Your sense of smell is an excellent safety instrument. Properly fermented food smells sour, tangy, yeasty, or sharp — never rotten, putrid, or fecal. If it smells wrong, it is wrong. Trust your nose.

Alcohol Safety

  • Methanol risk is near zero in fermented beverages. Dangerous methanol levels only occur during distillation (concentrating alcohol). Fermented drinks as described here are safe.
  • Alcohol strength from simple fermentation rarely exceeds 15%. This is strong enough to affect judgment and coordination.
  • Medicinal use: Alcohol is a valuable disinfectant (needs 60%+ concentration, requiring distillation) and a solvent for herbal tinctures (any strength works).

Pressure Management

Active fermentation produces CO2 gas. A sealed container with no gas outlet will explode.
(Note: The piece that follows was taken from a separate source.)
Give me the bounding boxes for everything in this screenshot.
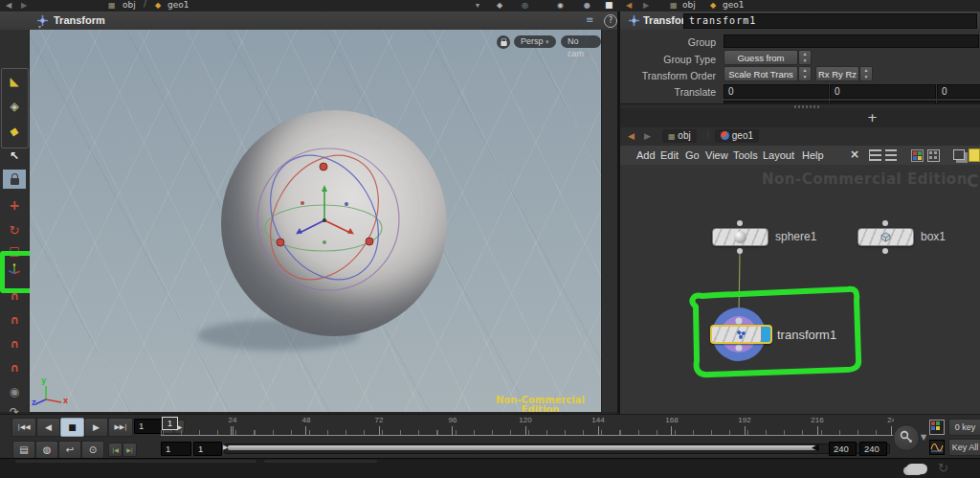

  • Always use an airlock for alcoholic ferments (tube into water, or loose-fitting lid)
  • Never fully seal a container during active fermentation
  • Bottled beverages (cider, beer) can build dangerous pressure. Only bottle after fermentation has completely stopped (no bubbles for 3+ days). Leave headspace.

Common Mistakes

MistakeWhy It’s DangerousWhat to Do Instead
Not keeping food submerged in brineExposed food above brine grows moldUse weights; check and push down daily
Using iodized saltIodine inhibits fermentation bacteriaUse sea salt, rock salt, or any non-iodized salt
Sealing alcoholic ferments airtightCO2 buildup causes container explosionAlways use airlock or loose cover during active fermentation
Fermenting in metal containersAcid corrodes metal, taints food, potentially toxicUse clay, glass, wood, or stone containers
Too little salt in vegetable fermentsPathogenic bacteria outcompete LactobacillusMaintain minimum 2% salt by weight
Too much saltFermentation stalls, excessively salty productMaximum 5% salt; taste brine before adding food
Fermenting in direct sunlightUV kills beneficial bacteria, temperature fluctuatesKeep in shade, cool, stable-temperature location

What’s Next

With fermentation mastered, you can advance to concentrating alcohol through distillation:

  • Alcohol and Distillation — Building stills, distilling spirits, and producing high-proof alcohol for fuel, medicine, and preservation

Quick Reference Card

Fermentation and Brewing — At a Glance

  • Vegetable ferment salt ratio: 2% salt by weight (20 g per kg)
  • Brine for whole vegetables: 3-5% salt in water (30-50 g per liter)
  • Ideal temperature: 18-24°C for most ferments
  • Sauerkraut timeline: Bubbles at day 1-3, sour at day 7-14, done at day 14-21
  • Yogurt: Heat milk to 82°C, cool to 43°C, add starter, hold warm 6-12 hours
  • Wine: Crush fruit + sugar + yeast, airlock, 2-6 weeks
  • Beer: Malt grain (sprout + dry), mash at 65°C for 60 min, boil wort, add yeast
  • Mead: 1 part honey to 3 parts water + yeast, airlock, 4-8 weeks
  • Vinegar: Expose any alcohol to air in a wide container, 3-8 weeks
  • Safety: If it smells rotten (not sour), discard. Keep food submerged. Never seal during active fermentation.
  • Containers: Clay, glass, wood, stone only. Never metal for acidic ferments.